----- Task inputs -----

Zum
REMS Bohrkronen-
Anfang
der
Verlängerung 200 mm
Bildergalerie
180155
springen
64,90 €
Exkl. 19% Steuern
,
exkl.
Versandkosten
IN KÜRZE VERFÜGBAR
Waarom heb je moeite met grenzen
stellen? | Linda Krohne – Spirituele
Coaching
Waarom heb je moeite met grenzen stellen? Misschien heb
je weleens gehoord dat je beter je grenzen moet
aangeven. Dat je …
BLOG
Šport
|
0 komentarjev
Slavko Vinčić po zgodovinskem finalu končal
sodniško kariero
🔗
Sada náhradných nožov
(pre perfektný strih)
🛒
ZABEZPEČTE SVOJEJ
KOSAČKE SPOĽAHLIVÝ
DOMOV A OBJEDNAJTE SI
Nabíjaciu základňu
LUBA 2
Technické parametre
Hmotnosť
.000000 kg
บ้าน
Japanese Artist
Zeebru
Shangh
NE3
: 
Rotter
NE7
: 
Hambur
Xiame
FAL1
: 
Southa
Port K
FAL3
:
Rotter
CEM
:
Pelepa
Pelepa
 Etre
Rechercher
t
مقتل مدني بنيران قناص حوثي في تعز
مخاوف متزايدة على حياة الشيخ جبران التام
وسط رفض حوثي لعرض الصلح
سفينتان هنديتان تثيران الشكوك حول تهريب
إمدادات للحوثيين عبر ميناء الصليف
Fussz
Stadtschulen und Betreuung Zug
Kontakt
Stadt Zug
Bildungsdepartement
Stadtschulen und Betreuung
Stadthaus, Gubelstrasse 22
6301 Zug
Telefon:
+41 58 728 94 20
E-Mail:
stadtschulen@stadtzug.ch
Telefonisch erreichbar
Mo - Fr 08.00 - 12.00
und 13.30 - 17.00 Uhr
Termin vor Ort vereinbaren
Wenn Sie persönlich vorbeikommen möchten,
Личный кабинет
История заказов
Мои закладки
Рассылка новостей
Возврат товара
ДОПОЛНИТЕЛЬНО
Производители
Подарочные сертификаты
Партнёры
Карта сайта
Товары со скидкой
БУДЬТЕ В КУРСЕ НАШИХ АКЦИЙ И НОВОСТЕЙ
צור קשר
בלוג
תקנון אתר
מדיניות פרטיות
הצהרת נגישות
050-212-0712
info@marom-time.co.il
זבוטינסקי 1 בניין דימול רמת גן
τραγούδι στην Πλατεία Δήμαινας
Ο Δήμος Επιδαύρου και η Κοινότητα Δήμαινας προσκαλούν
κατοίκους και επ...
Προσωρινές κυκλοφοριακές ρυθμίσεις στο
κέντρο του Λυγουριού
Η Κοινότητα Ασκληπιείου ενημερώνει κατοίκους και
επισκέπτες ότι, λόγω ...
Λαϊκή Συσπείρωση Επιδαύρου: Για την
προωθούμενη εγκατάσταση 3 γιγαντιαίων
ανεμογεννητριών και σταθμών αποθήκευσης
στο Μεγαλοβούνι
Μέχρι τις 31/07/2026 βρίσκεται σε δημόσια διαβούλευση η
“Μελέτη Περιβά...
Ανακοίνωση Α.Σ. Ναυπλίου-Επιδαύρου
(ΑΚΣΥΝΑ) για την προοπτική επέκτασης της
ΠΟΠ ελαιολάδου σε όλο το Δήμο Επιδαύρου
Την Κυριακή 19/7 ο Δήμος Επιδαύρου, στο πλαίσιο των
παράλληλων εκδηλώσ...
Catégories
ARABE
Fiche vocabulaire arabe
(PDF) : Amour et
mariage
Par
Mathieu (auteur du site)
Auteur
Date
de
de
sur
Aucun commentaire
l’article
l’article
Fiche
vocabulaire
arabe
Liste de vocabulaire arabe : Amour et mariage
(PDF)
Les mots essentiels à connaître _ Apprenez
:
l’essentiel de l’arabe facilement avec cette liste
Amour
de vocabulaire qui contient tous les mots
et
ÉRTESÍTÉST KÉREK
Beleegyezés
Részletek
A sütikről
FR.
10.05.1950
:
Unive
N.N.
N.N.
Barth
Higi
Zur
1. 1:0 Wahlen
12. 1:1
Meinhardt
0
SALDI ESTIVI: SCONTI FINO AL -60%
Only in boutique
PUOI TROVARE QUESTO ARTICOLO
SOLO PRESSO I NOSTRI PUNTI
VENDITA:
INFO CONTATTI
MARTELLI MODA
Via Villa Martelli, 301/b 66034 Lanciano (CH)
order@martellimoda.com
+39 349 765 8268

-----

Among the entries, find each line that includes the string "Amour" and copy it.

(PDF) : Amour et
Liste de vocabulaire arabe : Amour et mariage
Amour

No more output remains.